Fig. 3. Structural analysis of BAHCC1^BAH reveals a unique H3K27me3-’reading’ pocket.

a, Overall structure of BAHCC1^BAH (aquamarine) bound to the H3K27me3 peptide (yellow). BAHCC1^BAH and peptide are shown in ribbon and stick representation, respectively.

b, Close-up view of the BAHCC1^BAH-H3K27me3 interactions. The H3K27me3-interacting residues of BAHCC1^BAH and peptide are shown as pink and yellow sticks, respectively. Dashed line indicates hydrogen bond.

c, Positioning of the H3K27me3 side chain (yellow) within the aromatic cage of BAHCC1^BAH. The cage residues (pink) of mouse and human BAHCC1^BAH are labeled in red, with the latter shown in parentheses.

d, Schematic diagrams of the BAHCC1^BAH (black)-H3K27me3 (magenta) interactions. Hydrogen bonding and electrostatic interactions are shown as black and green dashed lines, respectively. Hydrophobic interactions are colored in yellow.

e, ITC measures the binding affinity between BAHCC1^BAH, either WT or mutant, and H3K27me3 peptide.

f, Pulldown using biotinylated H3K27me3 peptide and GST-BAHCC1^BAH, either WT or BAH-mutated.
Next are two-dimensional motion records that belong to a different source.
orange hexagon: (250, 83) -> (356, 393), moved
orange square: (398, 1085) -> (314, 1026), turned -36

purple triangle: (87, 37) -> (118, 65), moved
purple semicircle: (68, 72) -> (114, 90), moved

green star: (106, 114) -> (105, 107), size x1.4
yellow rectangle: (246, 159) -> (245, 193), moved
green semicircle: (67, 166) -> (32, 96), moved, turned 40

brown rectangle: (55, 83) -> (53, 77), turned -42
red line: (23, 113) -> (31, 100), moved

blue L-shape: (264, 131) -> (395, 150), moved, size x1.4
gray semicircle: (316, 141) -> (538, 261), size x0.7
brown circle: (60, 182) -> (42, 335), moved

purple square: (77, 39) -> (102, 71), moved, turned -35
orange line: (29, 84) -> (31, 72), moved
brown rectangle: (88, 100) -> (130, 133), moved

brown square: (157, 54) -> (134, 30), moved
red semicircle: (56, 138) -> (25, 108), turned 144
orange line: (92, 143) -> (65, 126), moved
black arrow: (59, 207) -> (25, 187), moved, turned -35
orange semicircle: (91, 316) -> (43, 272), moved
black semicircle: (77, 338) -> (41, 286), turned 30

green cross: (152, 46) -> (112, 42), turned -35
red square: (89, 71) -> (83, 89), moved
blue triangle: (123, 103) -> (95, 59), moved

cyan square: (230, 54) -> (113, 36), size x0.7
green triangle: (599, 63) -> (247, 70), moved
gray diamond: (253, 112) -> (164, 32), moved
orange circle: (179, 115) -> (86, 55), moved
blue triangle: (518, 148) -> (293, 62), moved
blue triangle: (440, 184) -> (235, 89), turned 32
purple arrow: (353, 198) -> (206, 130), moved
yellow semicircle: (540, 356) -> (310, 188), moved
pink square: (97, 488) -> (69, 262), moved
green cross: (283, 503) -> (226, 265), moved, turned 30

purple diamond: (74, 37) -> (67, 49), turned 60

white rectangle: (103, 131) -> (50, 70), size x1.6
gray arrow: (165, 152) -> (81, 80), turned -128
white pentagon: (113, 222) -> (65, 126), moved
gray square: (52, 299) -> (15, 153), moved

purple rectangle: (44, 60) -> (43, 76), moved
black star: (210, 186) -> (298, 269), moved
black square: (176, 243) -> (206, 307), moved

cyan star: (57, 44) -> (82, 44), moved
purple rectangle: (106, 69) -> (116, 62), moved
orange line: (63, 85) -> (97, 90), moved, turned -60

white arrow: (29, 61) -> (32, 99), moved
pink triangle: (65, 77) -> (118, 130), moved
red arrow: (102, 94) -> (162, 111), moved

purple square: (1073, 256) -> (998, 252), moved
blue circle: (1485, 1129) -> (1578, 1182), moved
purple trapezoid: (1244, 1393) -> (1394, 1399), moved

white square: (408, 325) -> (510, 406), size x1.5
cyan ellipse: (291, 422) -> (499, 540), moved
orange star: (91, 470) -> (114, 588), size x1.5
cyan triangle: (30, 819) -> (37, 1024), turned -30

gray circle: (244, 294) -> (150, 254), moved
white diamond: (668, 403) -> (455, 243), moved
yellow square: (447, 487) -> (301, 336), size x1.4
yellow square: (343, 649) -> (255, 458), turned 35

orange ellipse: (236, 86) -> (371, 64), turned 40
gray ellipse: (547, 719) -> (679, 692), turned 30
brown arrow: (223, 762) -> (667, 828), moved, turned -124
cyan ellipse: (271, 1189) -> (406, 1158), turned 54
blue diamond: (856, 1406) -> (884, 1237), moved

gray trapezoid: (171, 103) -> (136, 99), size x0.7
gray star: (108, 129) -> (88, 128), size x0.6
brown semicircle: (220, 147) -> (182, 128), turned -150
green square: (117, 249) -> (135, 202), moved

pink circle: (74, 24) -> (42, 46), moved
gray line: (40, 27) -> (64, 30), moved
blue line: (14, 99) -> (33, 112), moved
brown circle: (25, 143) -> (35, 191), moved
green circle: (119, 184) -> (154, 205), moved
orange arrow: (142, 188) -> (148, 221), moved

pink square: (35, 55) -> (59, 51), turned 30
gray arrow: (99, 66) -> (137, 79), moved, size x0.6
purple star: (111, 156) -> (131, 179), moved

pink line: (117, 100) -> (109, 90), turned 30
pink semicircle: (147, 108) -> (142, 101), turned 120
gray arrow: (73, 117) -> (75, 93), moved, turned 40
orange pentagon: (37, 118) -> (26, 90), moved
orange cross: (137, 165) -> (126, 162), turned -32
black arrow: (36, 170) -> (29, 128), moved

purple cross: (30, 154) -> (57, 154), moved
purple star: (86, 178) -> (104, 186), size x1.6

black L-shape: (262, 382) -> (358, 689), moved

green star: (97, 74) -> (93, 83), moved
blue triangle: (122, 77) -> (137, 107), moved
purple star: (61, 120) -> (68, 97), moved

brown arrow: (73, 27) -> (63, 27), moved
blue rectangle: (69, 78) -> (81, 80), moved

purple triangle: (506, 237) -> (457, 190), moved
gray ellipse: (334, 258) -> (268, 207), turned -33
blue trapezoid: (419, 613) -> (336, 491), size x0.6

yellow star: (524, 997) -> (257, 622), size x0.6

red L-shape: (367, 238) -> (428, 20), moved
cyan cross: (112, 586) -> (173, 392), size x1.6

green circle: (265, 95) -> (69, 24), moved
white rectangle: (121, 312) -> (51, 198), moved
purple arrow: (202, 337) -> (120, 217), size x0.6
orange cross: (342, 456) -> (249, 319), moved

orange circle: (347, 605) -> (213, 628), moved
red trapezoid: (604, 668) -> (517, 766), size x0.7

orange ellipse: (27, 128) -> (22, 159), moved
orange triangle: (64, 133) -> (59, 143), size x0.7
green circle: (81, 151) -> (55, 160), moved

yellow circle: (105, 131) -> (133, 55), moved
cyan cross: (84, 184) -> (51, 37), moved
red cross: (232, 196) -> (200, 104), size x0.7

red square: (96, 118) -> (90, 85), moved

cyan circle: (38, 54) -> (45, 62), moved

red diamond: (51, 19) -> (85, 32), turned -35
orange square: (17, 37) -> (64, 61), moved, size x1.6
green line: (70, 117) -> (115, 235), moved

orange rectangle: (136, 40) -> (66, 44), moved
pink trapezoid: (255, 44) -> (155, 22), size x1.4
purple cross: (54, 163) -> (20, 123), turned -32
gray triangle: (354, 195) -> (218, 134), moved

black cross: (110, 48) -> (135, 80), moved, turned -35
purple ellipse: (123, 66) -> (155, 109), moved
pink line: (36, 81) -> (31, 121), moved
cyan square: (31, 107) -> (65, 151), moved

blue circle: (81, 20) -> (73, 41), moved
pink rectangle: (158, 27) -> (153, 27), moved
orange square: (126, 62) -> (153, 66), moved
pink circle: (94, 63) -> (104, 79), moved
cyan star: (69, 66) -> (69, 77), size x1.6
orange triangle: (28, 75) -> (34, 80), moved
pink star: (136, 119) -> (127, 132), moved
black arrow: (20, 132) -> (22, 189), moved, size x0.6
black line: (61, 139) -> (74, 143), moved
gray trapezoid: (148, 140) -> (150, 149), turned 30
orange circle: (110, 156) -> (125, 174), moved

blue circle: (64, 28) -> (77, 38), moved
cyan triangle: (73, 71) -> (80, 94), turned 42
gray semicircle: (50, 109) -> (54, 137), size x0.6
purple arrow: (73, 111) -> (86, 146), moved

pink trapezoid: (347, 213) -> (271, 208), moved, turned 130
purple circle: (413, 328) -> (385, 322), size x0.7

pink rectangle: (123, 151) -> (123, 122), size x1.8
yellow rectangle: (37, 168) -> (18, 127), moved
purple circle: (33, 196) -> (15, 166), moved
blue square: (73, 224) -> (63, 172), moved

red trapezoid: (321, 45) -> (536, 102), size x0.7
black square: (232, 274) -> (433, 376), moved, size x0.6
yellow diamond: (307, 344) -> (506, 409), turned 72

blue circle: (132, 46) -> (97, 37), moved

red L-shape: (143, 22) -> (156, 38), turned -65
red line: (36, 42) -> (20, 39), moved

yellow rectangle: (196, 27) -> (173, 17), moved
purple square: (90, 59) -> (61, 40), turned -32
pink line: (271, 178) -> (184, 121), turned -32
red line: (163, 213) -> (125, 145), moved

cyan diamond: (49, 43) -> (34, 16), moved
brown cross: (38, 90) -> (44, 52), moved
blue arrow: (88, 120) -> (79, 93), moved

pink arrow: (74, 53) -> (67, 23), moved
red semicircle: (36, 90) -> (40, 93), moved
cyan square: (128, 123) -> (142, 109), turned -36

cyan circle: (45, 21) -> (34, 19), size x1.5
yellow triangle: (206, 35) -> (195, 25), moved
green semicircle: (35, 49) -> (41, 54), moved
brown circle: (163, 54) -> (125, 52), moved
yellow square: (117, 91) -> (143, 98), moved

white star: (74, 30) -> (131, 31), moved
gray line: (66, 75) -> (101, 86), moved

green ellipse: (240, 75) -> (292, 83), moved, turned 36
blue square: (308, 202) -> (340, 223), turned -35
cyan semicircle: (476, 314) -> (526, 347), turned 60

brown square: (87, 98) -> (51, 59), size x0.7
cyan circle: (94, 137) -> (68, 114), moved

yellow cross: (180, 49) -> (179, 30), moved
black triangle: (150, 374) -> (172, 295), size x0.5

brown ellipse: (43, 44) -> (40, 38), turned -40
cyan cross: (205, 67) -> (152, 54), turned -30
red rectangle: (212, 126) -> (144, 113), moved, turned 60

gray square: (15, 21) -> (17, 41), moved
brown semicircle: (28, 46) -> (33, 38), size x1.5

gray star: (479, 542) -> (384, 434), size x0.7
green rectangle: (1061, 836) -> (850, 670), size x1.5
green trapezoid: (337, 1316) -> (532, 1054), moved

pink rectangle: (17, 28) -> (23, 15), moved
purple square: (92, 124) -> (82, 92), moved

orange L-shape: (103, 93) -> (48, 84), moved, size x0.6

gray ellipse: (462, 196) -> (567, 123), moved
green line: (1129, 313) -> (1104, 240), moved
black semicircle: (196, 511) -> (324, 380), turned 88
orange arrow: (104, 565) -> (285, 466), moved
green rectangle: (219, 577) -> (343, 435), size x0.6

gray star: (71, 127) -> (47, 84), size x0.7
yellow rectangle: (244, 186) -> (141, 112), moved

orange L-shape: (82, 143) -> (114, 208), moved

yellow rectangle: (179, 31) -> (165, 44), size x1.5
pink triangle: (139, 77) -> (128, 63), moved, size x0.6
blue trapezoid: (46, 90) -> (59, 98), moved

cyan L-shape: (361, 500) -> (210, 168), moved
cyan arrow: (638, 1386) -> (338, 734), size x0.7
g, CRISPR/Cas9-mediated gene editing for introducing the Y2533A homozygous point mutation to BAHCC1 in JURKAT cells. Shown are Sanger sequencing results using cDNA as template.

h, CoIP for association between endogenous BAHCC1 and H3K27me3-containing histones in JURKAT cells that express the 3×Flag-tag knockin allele of BAHCC1, either WT or harboring a Y2533A (left, two independent lines) or W2554G (right) homozygous mutation at BAHCC1^BAH.